The overlapping high-confidence peak regions of two biological replicates were used for further analysis. The overlapping peaks were merged into one region as the union of all. Co-bound peaks were called if the peak regions of two samples are overlapping each other. Occupancies were calculated as the mean coverage under each peak region. R package edgeR 3.0.8 was used to perform differential occupancy analysis at p-value < 1e-5.

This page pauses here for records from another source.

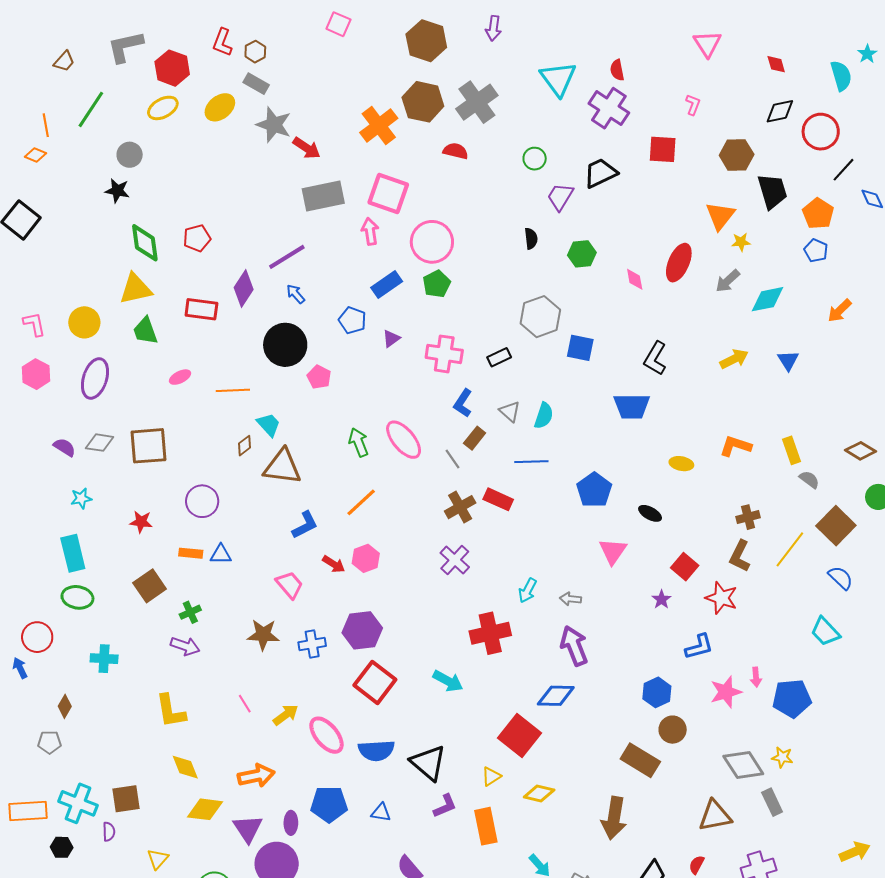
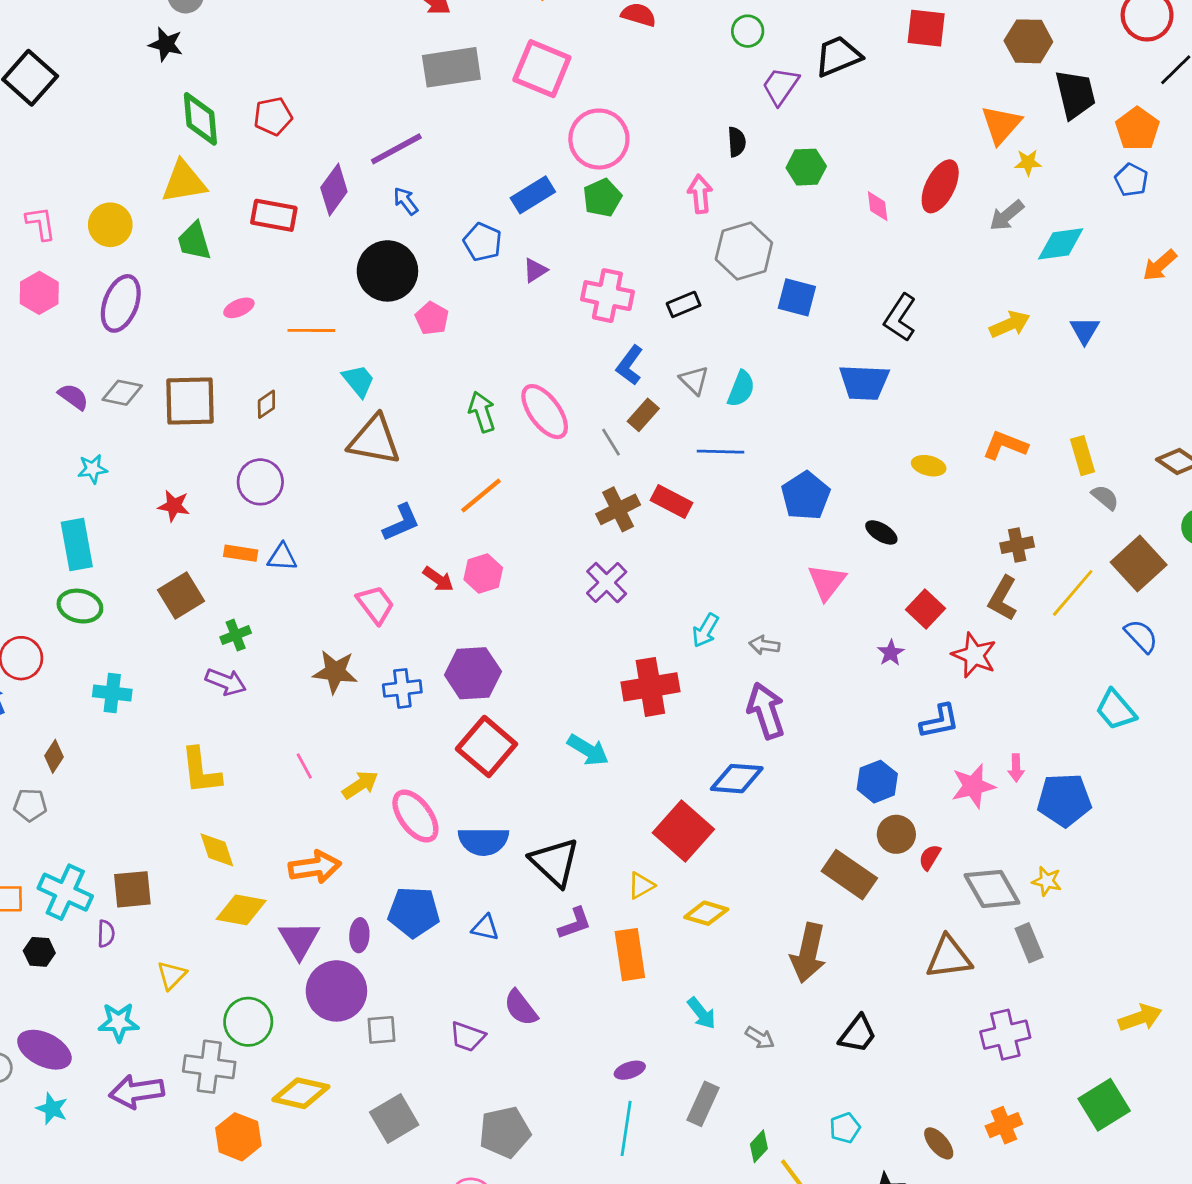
pink arrow: (370, 231) -> (700, 194), moved
brown diamond: (245, 446) -> (266, 404), moved
red semicircle: (697, 865) -> (930, 857), moved

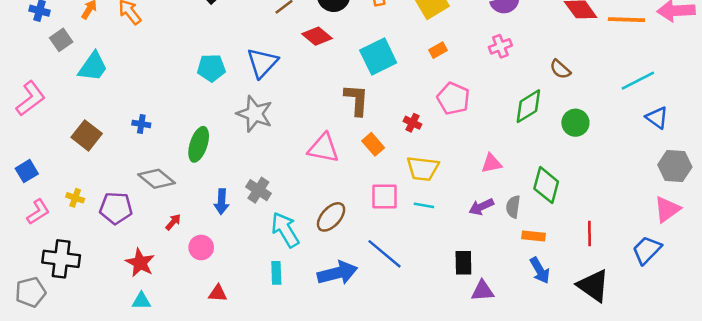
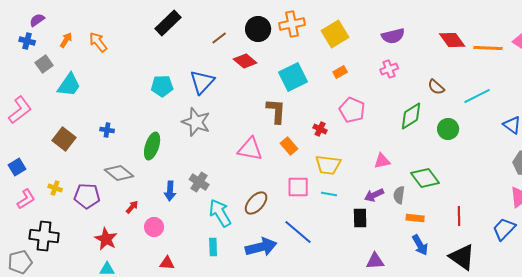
cyan line: (638, 81) -> (477, 96), moved
green diamond: (546, 185) -> (425, 178), turned -52
black rectangle: (463, 263) -> (360, 218), moved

For ChIP-Seq enrichment profiles, regions of interest are shown for each factor as a binary value of enriched/not enriched and rows were sorted by the shortest distance of peak center to an annotated TSS. Regions shown are oriented 5′ to 3′ corresponding to the orientation of the nearest gene. Regions spanning 50 kb on either side of the indicated feature were binned into 200 bp windows. Each line represents a peak (peak centered). For ChIP-Seq heatmaps, regions of interest were centered at the center of each peak and sorted by the shortest distance of peak center to an annotated TSS. Regions shown are oriented 5′ to 3′ corresponding to the orientation of the nearest gene. Regions spanning 5 kb on either side of the indicated feature were binned into 25 bp windows.

Gene annotations and transcript start site information were from Ensembl 67 utilizing only Refseq mRNA entries. Non-TSS peaks are the peaks not overlapping with any TSS of the gene annotations. GO analysis was performed with the gene list using DAVID (Huang da et al., 2009a, b).

Total RNA-Seq Analysis

Sequencing data was acquired through the default Illumina pipeline using Casava v1.8. Reads were aligned to the mouse genome UCSC mm9 and to gene annotations from Ensembl 67 using TopHat v2.0.9 (Trapnell et al., 2009), using option –g 1 and allowing up to two mismatches. R package edgeR 3.0.8 was used to perform differential expression analysis at p-value < 1e-5 (Robinson et al., 2010) and p-value < 0.05 for external RNA-seq data.

Data generated for this study includes ChIP-seq data for Zic2, Zic3, Chd4, Mbd3, H3K27me3, H3K4me1, H3K4me3, H3K27ac and Pol II, and the RNA-seq data. Other data sets come from previously published studies: p300, H3K4me1 and H3K27ac ChIP-seq data are from GEO accession number GSE24164 (Creyghton et al., 2010); H3K4me3 and H3K27me3 ChIP-seq data are from GEO accession number GSE12241 (Mikkelsen et al., 2007); H3K27me3 ChIP-seq in Mbd3 WT and KO ES cells are from the ArrayExpress repository under accession E-MTAB-888 (Reynolds et al., 2012b); RNA-seq in Mbd3 WT and KO ES cells are from the ArrayExpress repository under accession E-MTAB-997 (Reynolds et al., 2012a); Chd4 ChIP-seq is from GEO accession number GSE27841(Whyte et al., 2012); and Mbd3 ChIP-seq is from GEO accession number GSM1246867 (Hnisz et al., 2013).

The parameters for next generation sequencing are reported in Table S1.